- Doctors have reported an influx of teen patients with tics, or involuntary movements or vocalizations, since 2020, according to the Wall Street Journal.
- A recent, small study considered young adults who had tics before the pandemic, and whether they got worse.
- Almost all of them reported using social media more since the pandemic, and many said their tics also increased.
A small study of teens and tweens found an association between time spent on social media and severity of tics, according to preliminary results released Monday.
Tics are compulsive, often repetitive sounds or movements that typically start in childhood and result in a diagnosis of a chronic tic disorder, such as Tourette syndrome. They can range from head twitches to grunts and clicks, or more rarely cases of inappropriate or obscene outbursts.
A sudden wave of new tic cases in teens since the start of the pandemic has puzzled scientists around the world, prompting medical journal articles and research. The latest effort to understand the increasing prevalence of tics looked to social media for answers.
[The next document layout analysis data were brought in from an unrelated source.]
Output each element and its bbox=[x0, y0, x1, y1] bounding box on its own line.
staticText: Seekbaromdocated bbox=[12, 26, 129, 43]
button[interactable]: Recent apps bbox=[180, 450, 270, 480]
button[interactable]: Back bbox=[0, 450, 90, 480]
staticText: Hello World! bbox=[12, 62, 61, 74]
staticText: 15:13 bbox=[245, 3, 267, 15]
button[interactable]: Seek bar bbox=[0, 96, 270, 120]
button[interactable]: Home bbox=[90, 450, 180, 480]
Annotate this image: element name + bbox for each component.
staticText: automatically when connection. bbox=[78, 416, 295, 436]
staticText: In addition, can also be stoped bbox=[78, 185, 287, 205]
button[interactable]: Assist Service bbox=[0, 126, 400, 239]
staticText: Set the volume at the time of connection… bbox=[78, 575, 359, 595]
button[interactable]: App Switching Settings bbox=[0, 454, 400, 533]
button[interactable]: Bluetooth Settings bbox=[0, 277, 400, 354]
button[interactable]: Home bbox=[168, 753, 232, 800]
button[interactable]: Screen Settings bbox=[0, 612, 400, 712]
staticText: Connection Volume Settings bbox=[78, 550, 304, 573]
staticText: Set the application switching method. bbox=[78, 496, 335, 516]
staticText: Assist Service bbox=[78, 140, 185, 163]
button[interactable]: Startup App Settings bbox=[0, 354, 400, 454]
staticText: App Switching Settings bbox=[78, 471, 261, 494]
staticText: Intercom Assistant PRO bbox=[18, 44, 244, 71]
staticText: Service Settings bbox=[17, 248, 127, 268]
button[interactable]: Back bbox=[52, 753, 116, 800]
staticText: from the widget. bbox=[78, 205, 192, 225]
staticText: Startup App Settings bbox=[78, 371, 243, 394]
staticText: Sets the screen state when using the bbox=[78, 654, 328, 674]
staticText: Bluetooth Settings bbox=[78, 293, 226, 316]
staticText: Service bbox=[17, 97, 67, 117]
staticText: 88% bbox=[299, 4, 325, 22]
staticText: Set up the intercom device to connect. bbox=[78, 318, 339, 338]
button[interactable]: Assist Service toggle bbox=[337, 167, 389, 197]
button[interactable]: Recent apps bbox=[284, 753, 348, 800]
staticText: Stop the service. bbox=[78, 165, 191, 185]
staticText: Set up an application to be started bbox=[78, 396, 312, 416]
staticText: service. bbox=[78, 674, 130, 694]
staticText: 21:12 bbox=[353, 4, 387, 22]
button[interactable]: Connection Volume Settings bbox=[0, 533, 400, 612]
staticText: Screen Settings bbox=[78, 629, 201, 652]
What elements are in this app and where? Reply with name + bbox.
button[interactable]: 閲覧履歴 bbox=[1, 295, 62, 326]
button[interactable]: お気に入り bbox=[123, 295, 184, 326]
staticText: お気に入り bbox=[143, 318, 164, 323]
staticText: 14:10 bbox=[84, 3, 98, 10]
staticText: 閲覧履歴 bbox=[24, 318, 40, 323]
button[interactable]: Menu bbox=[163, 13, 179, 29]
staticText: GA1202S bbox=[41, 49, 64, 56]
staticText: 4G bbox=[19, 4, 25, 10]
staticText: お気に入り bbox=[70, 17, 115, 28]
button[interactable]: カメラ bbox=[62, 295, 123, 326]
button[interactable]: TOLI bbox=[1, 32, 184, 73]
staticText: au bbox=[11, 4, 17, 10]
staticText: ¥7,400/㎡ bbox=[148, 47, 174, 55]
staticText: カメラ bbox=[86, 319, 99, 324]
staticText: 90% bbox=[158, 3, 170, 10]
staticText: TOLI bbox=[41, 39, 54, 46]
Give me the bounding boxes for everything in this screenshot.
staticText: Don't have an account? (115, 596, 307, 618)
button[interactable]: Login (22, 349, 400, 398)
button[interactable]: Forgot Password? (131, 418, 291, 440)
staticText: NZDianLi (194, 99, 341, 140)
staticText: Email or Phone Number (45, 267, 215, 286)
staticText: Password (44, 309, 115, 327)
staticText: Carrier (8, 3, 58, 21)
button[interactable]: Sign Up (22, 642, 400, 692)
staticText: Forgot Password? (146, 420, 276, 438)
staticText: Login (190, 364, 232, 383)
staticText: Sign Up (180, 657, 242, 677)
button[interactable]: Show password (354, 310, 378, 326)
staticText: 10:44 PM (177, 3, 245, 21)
"Given the known increases in social media use during the pandemic, as well as the parallel increase in tic disorders that we have seen in our clinic, we investigated whether there was any correlation between social media use and tic symptoms," study author Jessica Frey, a movement disorders specialist at the University of Florida, said in a press release.
Teens who had tics before the pandemic said they got worse
In the study, 20 young adults between the ages of 11 and 21 completed a survey of their time spent on social media, frequency and severity of tics, and overall quality of life.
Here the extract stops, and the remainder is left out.